What needs to be done -
Output all of the records again, exactly as written.

Data records:

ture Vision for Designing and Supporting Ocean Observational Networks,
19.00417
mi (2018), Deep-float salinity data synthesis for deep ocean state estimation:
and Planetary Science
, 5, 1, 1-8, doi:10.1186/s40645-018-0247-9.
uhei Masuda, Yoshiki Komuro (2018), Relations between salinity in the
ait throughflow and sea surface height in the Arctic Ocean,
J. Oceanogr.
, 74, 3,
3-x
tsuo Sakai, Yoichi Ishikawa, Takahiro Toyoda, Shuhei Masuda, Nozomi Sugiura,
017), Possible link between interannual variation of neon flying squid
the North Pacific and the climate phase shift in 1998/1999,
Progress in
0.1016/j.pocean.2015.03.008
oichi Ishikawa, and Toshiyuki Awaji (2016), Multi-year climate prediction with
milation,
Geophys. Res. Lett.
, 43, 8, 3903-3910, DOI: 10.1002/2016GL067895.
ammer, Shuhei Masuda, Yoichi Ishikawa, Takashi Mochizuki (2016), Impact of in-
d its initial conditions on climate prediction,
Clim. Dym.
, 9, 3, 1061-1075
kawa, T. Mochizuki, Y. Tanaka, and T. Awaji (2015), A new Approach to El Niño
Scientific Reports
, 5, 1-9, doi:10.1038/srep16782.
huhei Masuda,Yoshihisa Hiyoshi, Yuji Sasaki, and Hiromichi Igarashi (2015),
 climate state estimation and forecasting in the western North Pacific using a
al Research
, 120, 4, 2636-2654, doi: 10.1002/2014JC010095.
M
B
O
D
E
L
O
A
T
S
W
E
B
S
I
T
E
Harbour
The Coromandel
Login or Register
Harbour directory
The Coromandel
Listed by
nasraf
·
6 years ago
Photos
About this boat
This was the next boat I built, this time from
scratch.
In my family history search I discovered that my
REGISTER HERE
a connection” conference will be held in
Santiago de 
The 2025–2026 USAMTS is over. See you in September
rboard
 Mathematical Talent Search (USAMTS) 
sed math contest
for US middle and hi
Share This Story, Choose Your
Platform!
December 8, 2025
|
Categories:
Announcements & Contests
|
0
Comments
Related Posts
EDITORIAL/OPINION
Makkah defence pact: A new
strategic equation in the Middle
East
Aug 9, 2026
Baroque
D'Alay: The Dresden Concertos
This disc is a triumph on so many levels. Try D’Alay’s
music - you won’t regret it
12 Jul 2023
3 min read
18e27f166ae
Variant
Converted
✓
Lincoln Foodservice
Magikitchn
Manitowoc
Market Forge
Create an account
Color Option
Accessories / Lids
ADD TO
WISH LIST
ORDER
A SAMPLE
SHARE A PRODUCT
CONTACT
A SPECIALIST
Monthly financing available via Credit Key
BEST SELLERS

Written response -
ture Vision for Designing and Supporting Ocean Observational Networks,
19.00417
mi (2018), Deep-float salinity data synthesis for deep ocean state estimation:
and Planetary Science
, 5, 1, 1-8, doi:10.1186/s40645-018-0247-9.
uhei Masuda, Yoshiki Komuro (2018), Relations between salinity in the
ait throughflow and sea surface height in the Arctic Ocean,
J. Oceanogr.
, 74, 3,
3-x
tsuo Sakai, Yoichi Ishikawa, Takahiro Toyoda, Shuhei Masuda, Nozomi Sugiura,
017), Possible link between interannual variation of neon flying squid
the North Pacific and the climate phase shift in 1998/1999,
Progress in
0.1016/j.pocean.2015.03.008
oichi Ishikawa, and Toshiyuki Awaji (2016), Multi-year climate prediction with
milation,
Geophys. Res. Lett.
, 43, 8, 3903-3910, DOI: 10.1002/2016GL067895.
ammer, Shuhei Masuda, Yoichi Ishikawa, Takashi Mochizuki (2016), Impact of in-
d its initial conditions on climate prediction,
Clim. Dym.
, 9, 3, 1061-1075
kawa, T. Mochizuki, Y. Tanaka, and T. Awaji (2015), A new Approach to El Niño
Scientific Reports
, 5, 1-9, doi:10.1038/srep16782.
huhei Masuda,Yoshihisa Hiyoshi, Yuji Sasaki, and Hiromichi Igarashi (2015),
 climate state estimation and forecasting in the western North Pacific using a
al Research
, 120, 4, 2636-2654, doi: 10.1002/2014JC010095.
M
B
O
D
E
L
O
A
T
S
W
E
B
S
I
T
E
Harbour
The Coromandel
Login or Register
Harbour directory
The Coromandel
Listed by
nasraf
·
6 years ago
Photos
About this boat
This was the next boat I built, this time from
scratch.
In my family history search I discovered that my
REGISTER HERE
a connection” conference will be held in
Santiago de 
The 2025–2026 USAMTS is over. See you in September
rboard
 Mathematical Talent Search (USAMTS) 
sed math contest
for US middle and hi
Share This Story, Choose Your
Platform!
December 8, 2025
|
Categories:
Announcements & Contests
|
0
Comments
Related Posts
EDITORIAL/OPINION
Makkah defence pact: A new
strategic equation in the Middle
East
Aug 9, 2026
Baroque
D'Alay: The Dresden Concertos
This disc is a triumph on so many levels. Try D’Alay’s
music - you won’t regret it
12 Jul 2023
3 min read
18e27f166ae
Variant
Converted
✓
Lincoln Foodservice
Magikitchn
Manitowoc
Market Forge
Create an account
Color Option
Accessories / Lids
ADD TO
WISH LIST
ORDER
A SAMPLE
SHARE A PRODUCT
CONTACT
A SPECIALIST
Monthly financing available via Credit Key
BEST SELLERS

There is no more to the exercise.